What you are asked to do — Every line of the records below from the line with "Наличие товара уточняйте" up to and including the line with "количество может быть ограничено!" must be reproduced exactly, and no line outside that range.

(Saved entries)
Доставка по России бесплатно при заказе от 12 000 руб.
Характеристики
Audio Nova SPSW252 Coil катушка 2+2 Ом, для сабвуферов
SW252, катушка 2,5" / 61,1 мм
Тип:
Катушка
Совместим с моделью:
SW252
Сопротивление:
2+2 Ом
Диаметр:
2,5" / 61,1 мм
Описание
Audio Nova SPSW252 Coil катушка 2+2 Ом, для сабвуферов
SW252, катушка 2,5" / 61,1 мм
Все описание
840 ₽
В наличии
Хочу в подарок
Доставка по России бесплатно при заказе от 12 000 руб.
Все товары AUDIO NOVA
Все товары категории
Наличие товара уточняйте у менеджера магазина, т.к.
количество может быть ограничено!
==
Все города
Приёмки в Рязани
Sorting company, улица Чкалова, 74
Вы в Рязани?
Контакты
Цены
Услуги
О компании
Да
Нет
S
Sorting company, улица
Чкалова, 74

Answer space —
Наличие товара уточняйте у менеджера магазина, т.к.
количество может быть ограничено!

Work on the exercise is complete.